Over the generations, his family grew, and eventually they became a mighty people. At some point – certainly by the time of Moses – it had become a secret kept only by the high priests, and then became more secret even than that. Jesus’s claim to be king of the jews was based not on him having the bloodline of kings, but rather on his family being the last descendants of the keepers of the Name.
But Jesus was careless, or perhaps was betrayed by one of his apostles, and the Romans learned that he and not the priests was the true Keeper of the Name. And the Roman governor decided to have the secret tortured out of him, and to present it to his emperor. For all its danger, knowing God’s true name truly does work miracles, and the Romans wanted that power for themselves, as they wanted to learn all the powers of all the peoples they conquered.
But Jesus endured the torture on the cross, and died before revealing the Name. But afterwards his apostles realized how close they had come to disaster, and that it could happen again, since foolish people who heard about the Name might try to uncover it. And so they forged the great masquerade.
They declared Jesus himself to be God, and based a whole religion around him. They spread it throughout the empire, and claimed that their new religion of christianity, a hidden sect of judaism, had been the secret Jesus kept all along. And a few of them escaped, and were forgotten by the empire, and came far here to build this monastery. The secret leaders of christianity were powerful allies, so they were kept in the loop that this monastery was a secret that must be protected, but even they were never told the full truth. And we have chosen our heirs very carefully, to be only those rare people who can keep the Name in reverence for all their days.
So now”, the old man continued, his voice growing weary, “you know the full story. You know what we keep here, and why we keep it hidden. It was good to talk with you. It has been many years since I spoke with someone from Outside.”
He got up and walked over to the highest shelf on the wall, and took a dusty old bottle of wine, from which he poured Julian a cup.
“I will not try to stop you from leaving, if you wish. We have kept the secret here for two thousand years now. I believe that God Himself is guarding it for us, and that if you decided to try to reveal it to the masses, you would find your path blocked in some unexpected way.
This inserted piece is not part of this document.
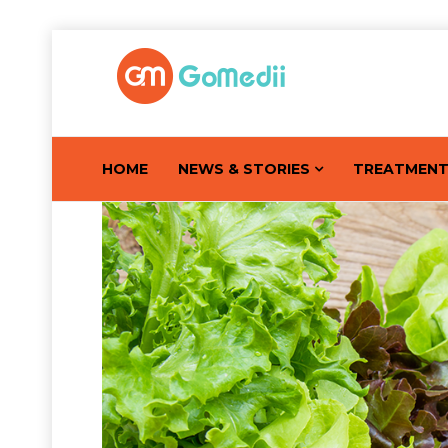
HOME
NEWS & STORIES
TREATMEN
But if God guards His secrets, only you can guard your soul. And so I will give you a choice. If you trust yourself beyond all doubt to keep the awe you feel now in your heart, and carry it for all your days, you may get up and go. And if not, then you may drink the wine.”
Julian sat there for a long time. The old man got up and left, and Julian walked up to the window (had it been there before?). They had been talking for a long time, and the stars were starting to fade, and be replaced by the first light of dawn.